EXERCISE:
The answer must consist of each line below that contains the word "visita", copied in full.

DATA IN THIS EXERCISE:
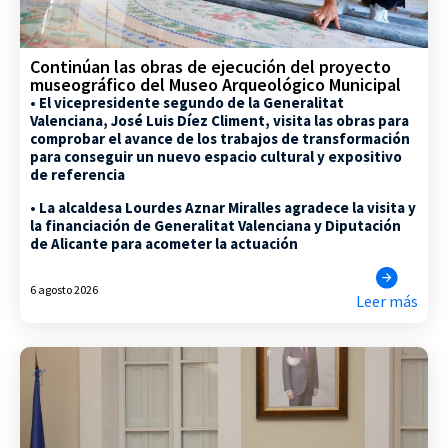
Continúan las obras de ejecución del proyecto
museográfico del Museo Arqueológico Municipal
• El vicepresidente segundo de la Generalitat
Valenciana, José Luis Díez Climent, visita las obras para
comprobar el avance de los trabajos de transformación
para conseguir un nuevo espacio cultural y expositivo
de referencia
• La alcaldesa Lourdes Aznar Miralles agradece la visita y
la financiación de Generalitat Valenciana y Diputación
de Alicante para acometer la actuación
6 agosto 2026
Leer más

SOLUTION FOR THIS TASK:
Valenciana, José Luis Díez Climent, visita las obras para
• La alcaldesa Lourdes Aznar Miralles agradece la visita y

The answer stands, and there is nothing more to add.